**Work task**
When you reach the line in the data below that contains "What is Azure?", please start repeating lines exactly, and stop after the line that contains "SCOT: Goldenacre, Edinburgh", repeating nothing else.

**Transcribed page contents**
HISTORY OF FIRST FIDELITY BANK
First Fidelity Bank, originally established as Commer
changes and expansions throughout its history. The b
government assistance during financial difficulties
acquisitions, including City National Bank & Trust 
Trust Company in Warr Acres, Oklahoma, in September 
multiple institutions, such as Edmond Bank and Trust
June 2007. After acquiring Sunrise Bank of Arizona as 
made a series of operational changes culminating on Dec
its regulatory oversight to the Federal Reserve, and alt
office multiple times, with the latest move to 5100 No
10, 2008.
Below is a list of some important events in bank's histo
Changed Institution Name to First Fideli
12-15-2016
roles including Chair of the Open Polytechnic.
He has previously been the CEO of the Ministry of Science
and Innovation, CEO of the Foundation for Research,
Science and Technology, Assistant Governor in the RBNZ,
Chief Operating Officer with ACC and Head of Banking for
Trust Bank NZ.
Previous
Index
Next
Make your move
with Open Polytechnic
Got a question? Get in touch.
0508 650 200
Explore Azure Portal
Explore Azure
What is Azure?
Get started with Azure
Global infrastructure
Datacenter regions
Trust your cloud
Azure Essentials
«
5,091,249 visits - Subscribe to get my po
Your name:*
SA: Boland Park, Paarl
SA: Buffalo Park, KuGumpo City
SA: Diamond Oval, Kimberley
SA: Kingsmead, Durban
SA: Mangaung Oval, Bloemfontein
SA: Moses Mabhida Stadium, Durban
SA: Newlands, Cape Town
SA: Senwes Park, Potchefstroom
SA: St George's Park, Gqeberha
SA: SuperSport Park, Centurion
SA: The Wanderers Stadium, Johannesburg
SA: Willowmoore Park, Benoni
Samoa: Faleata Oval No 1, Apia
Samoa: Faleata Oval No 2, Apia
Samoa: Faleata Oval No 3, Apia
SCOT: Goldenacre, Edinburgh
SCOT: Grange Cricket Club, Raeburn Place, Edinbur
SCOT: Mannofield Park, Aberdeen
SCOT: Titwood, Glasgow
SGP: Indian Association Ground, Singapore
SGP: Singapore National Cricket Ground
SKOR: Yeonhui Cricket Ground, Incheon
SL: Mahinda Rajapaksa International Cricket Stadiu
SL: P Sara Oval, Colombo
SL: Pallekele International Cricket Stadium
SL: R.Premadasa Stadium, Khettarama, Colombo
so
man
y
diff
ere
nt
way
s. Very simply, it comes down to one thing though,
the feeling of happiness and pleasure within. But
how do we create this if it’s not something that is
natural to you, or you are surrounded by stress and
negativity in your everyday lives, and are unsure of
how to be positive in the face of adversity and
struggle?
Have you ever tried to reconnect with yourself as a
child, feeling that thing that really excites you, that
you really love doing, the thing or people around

**Problem solution**
What is Azure?
Get started with Azure
Global infrastructure
Datacenter regions
Trust your cloud
Azure Essentials
«
5,091,249 visits - Subscribe to get my po
Your name:*
SA: Boland Park, Paarl
SA: Buffalo Park, KuGumpo City
SA: Diamond Oval, Kimberley
SA: Kingsmead, Durban
SA: Mangaung Oval, Bloemfontein
SA: Moses Mabhida Stadium, Durban
SA: Newlands, Cape Town
SA: Senwes Park, Potchefstroom
SA: St George's Park, Gqeberha
SA: SuperSport Park, Centurion
SA: The Wanderers Stadium, Johannesburg
SA: Willowmoore Park, Benoni
Samoa: Faleata Oval No 1, Apia
Samoa: Faleata Oval No 2, Apia
Samoa: Faleata Oval No 3, Apia
SCOT: Goldenacre, Edinburgh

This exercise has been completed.